As part of our recent exhibition “350 years of science”, we asked visitors to fill in a card naming their scientific hero. Of a total of 141 responses, sadly only 15 were for women – a meagre 11%. Perhaps this is not entirely surprising, as the Royal Society’s history is heavily skewed in favour of male scientists (we only started electing female Fellows in 1945) – and this blog is also guilty of showing a distinctly male bias in its subject matter too. However, since the ‘forgotten’ women of science have been in the news recently – started by an article by Richard Holmes in the Guardian  and continued by Alice Bell on her blog – I thought this would be a good time to give the ladies a look-in, and see which female scientists our visitors were promoting.

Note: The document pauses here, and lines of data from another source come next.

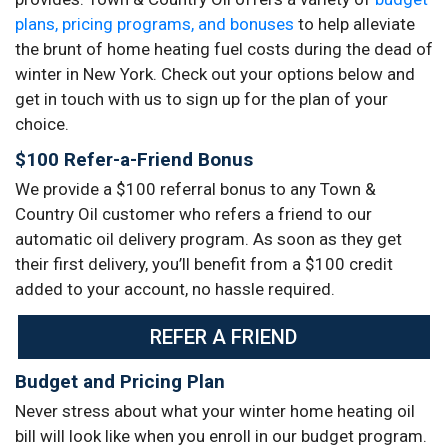
plans, pricing programs, and bonuses
to help alleviate
the brunt of home heating fuel costs during the dead of
winter in New York. Check out your options below and
get in touch with us to sign up for the plan of your
choice.
$100 Refer-a-Friend Bonus
We provide a $100 referral bonus to any Town &
Country Oil customer who refers a friend to our
automatic oil delivery program. As soon as they get
their first delivery, you’ll benefit from a $100 credit
added to your account, no hassle required.
REFER A FRIEND
Budget and Pricing Plan
Never stress about what your winter home heating oil
bill will look like when you enroll in our budget program.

Perhaps not surprisingly, the names mentioned most frequently were Rosalind Franklin and Marie Curie, with 6 and 3 votes respectively. The other 5 names, with a single vote each, were Caroline Herschel, Emmy Noether, Eunice Brayshaw, Susan Greenfield, and Vera Rubin.

Interestingly, in 1996 Vera Rubin was the second ever female recipient of the Royal Astronomical Society’s Gold medal; the first was Caroline Herschel in 1828.

Even within such a small sample the comments ranged widely, covering ground from moving tribute, “Marie Curie: science cost her everything”, to humorous summary, “Caroline Herschel: number one space chick”. I was also interested to see that historical as well as current names were mentioned.

However, my favourite comment was that left in support of Eunice Brayshaw: “Taught by Rutherford and then taught me physics at school – inspirational, talented and enthusiastic”. I have no idea where Eunice ended up teaching, but it she sounds like she left a real impression, and I’d love to find out more about her. (If you wrote this message and would like to let us know more about her please do get in touch!)

Those of you who are good at maths will have noticed I said there were 15 votes for women, but I’ve only mentioned names for 14 of them. By way of celebrating all the unsung heroines behind the scenes of science, the final vote gave a shout out for “the women who gave birth to all the heroes”!